_Dataset entries_:

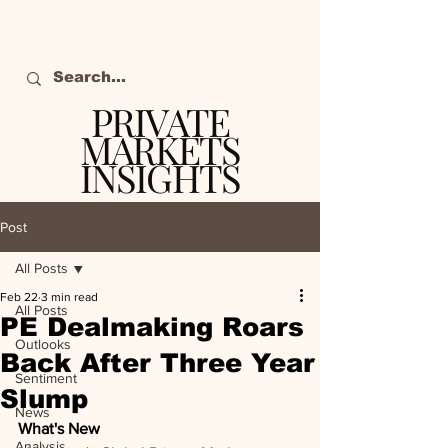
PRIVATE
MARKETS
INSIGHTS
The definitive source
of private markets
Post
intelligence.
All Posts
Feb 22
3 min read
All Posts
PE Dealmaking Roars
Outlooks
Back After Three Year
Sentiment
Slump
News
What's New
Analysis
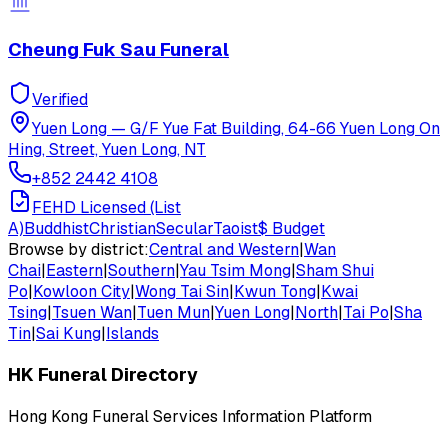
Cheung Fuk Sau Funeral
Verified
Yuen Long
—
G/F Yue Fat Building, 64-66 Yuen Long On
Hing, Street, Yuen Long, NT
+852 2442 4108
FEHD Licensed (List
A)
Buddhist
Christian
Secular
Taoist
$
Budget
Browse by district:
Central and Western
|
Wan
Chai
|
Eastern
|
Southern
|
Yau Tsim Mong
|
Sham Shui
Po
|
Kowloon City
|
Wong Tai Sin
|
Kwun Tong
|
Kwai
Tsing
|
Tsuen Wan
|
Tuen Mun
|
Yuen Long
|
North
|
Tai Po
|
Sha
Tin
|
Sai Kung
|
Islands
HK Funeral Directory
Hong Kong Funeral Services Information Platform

_EXERCISE AIM_:
Each line above that contains the string "Yuen" should be identified and copied.

_ANSWER TO THE EXERCISE_:
Yuen Long
G/F Yue Fat Building, 64-66 Yuen Long On
Hing, Street, Yuen Long, NT
Yuen Long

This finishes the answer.